Where did we get lucky?

  • for example: user's error report was exceptionally detailed, incident occurred when the most people were online to assist, etc

How many people were involved in the remediation?

At least 6 SRE for 6 hours.

Links to relevant documentation

Where is the documentation that someone responding to this alert should have (runbook, plus supporting docs). If that documentation does not exist, there should be an action item to create it.

Actionables

Explicit next steps to prevent this from happening again as much as possible, with Phabricator tasks linked for every step.

NOTE: Please add the #wikimedia-incident Phabricator project to these follow-up tasks and move them to the "follow-up/actionable" column.
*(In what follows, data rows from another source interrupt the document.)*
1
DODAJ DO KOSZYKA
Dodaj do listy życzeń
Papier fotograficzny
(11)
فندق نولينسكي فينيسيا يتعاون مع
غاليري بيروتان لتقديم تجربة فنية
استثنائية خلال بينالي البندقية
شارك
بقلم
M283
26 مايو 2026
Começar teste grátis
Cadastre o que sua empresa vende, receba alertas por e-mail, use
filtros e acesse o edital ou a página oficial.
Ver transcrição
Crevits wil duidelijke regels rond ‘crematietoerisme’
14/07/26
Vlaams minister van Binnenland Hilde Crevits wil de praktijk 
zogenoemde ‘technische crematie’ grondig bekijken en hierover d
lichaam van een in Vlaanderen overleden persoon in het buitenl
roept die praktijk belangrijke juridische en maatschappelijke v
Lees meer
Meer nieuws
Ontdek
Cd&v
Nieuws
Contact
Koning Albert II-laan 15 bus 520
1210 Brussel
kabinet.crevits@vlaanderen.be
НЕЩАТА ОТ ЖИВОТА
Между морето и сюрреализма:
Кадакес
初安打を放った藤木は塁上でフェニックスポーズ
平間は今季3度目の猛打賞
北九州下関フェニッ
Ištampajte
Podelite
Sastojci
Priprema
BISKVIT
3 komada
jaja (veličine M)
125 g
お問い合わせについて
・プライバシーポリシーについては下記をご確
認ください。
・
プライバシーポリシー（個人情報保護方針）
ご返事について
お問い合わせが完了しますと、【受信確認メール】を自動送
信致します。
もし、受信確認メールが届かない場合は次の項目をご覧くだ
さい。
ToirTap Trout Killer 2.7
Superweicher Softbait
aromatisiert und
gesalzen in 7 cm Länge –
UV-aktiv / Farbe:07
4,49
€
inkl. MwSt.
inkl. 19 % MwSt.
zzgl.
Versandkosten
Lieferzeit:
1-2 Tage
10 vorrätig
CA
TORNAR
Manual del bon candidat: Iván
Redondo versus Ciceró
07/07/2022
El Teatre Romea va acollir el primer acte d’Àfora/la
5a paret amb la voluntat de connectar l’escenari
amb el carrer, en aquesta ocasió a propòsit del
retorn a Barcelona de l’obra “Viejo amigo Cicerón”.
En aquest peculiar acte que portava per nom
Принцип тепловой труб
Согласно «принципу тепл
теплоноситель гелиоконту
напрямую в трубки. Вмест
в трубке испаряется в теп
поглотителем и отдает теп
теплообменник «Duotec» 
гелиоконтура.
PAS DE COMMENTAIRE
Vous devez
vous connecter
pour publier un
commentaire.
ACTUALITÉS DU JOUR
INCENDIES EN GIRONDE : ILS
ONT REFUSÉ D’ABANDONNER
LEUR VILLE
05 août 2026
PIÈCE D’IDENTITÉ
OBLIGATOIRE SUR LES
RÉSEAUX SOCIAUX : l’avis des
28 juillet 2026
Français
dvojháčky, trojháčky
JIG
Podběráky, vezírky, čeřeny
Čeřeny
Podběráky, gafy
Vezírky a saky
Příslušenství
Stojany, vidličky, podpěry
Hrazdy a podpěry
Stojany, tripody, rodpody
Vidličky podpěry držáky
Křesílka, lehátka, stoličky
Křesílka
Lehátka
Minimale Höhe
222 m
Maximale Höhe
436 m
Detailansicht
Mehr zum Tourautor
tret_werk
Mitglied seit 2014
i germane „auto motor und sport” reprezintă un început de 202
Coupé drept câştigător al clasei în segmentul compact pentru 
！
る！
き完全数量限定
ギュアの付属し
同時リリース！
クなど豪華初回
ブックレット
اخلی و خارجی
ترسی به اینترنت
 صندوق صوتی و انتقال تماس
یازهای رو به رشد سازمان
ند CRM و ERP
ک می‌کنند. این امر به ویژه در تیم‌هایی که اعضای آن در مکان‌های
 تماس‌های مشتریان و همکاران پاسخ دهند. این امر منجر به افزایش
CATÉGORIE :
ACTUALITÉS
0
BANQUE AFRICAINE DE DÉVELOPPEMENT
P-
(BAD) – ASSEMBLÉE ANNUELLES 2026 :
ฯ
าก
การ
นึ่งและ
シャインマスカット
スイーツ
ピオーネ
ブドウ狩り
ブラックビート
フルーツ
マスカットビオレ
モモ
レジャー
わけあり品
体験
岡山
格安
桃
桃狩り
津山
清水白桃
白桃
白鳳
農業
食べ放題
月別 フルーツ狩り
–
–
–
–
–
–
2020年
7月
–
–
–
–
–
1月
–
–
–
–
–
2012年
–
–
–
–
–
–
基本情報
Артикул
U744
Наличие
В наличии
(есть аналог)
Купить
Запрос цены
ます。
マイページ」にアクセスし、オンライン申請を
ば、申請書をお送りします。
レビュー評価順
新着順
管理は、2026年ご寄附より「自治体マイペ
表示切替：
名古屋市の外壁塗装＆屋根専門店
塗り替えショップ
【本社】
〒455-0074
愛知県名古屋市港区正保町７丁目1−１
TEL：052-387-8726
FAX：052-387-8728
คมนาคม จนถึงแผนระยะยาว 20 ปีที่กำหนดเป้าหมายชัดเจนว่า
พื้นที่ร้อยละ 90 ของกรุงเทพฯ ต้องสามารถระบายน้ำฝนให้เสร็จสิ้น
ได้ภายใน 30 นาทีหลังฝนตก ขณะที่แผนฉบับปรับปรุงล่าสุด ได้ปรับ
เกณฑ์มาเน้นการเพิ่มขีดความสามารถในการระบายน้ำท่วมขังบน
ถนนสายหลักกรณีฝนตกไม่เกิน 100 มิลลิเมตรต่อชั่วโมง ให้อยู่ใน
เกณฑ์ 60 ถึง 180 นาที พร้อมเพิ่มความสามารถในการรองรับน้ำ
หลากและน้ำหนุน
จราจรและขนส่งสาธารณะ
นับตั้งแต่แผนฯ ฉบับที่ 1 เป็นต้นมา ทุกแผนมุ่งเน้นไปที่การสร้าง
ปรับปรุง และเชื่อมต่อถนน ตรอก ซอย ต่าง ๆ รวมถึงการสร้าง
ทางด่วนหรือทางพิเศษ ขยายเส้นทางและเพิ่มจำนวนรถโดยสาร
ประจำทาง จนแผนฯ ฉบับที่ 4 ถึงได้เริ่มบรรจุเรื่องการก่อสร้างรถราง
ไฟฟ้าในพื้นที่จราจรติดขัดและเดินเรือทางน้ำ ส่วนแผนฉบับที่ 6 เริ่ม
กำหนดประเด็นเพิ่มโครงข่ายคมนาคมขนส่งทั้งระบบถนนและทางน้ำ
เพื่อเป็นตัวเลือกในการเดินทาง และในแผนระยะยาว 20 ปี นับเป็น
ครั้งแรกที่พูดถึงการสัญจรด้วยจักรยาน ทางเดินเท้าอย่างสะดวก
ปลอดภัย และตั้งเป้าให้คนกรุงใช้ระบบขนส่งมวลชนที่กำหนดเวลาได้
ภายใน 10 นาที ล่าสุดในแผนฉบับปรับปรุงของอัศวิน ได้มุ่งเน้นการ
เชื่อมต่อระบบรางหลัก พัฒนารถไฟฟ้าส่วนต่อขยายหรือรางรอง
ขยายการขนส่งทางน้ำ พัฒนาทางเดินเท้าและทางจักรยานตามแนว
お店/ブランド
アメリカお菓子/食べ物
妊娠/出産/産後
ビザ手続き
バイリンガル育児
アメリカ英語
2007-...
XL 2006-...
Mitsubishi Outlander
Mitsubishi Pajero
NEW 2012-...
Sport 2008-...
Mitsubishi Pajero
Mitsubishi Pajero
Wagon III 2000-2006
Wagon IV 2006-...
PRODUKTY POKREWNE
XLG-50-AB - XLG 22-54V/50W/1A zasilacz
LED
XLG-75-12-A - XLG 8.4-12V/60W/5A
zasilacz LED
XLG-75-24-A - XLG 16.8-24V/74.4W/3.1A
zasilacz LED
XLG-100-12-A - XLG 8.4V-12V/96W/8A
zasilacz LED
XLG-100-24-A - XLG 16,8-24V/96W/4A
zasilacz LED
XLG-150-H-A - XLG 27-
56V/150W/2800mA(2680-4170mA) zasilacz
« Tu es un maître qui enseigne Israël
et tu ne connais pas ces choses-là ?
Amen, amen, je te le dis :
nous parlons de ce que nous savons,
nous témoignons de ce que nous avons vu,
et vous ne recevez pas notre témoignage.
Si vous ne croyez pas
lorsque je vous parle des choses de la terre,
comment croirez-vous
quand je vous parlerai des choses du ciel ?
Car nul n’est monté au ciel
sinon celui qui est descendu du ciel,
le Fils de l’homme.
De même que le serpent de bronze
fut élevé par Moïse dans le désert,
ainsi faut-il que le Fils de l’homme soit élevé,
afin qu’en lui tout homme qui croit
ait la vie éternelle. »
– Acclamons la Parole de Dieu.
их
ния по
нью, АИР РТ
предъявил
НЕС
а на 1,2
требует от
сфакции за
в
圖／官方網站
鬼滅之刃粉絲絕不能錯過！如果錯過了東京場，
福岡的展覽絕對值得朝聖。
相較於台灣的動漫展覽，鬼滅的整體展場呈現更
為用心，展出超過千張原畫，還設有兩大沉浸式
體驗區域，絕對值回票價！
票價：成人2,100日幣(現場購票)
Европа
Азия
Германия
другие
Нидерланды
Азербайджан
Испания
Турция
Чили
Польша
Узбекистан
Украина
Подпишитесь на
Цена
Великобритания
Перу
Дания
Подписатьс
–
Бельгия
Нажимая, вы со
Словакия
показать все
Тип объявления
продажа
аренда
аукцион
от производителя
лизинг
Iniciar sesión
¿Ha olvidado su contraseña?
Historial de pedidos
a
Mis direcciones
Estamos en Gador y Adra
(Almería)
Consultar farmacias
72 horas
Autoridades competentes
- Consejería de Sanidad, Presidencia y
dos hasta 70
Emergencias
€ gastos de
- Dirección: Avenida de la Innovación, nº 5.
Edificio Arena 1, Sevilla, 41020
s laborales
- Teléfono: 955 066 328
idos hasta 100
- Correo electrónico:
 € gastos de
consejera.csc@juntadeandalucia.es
  • Rebalance Maps traffic between eqiad and codfw: eqiad is often much hotter than codfw, as it sees all the European load. (TODO: Create task)
    • Making more use of codfw (and ulsfo) in general is desired by the Traffic team; can potentially use Maps as a proving ground for a new geographical DNS mapping.
  • Make a policy decision about whether or not to continue disallowing external sites to embed our maps. If we decide to do so:
    • Probably, begin disallowing cache hits as well as cache misses; it's confusing.
    • Announce this publicly; remove Wikimedia from OSM's list of map tile providers; etc.
  • Perform some capacity planning for Maps. phab:T228497
  • Investigate why Maps overloads when appservers have high latency (or are returning errors)
    • One of the Kartotherian log messages that was prominent in the incident was Bad geojson - unknown type object which seems to correlate with appserver trouble.
  • Attempt to get some more staffing behind Maps?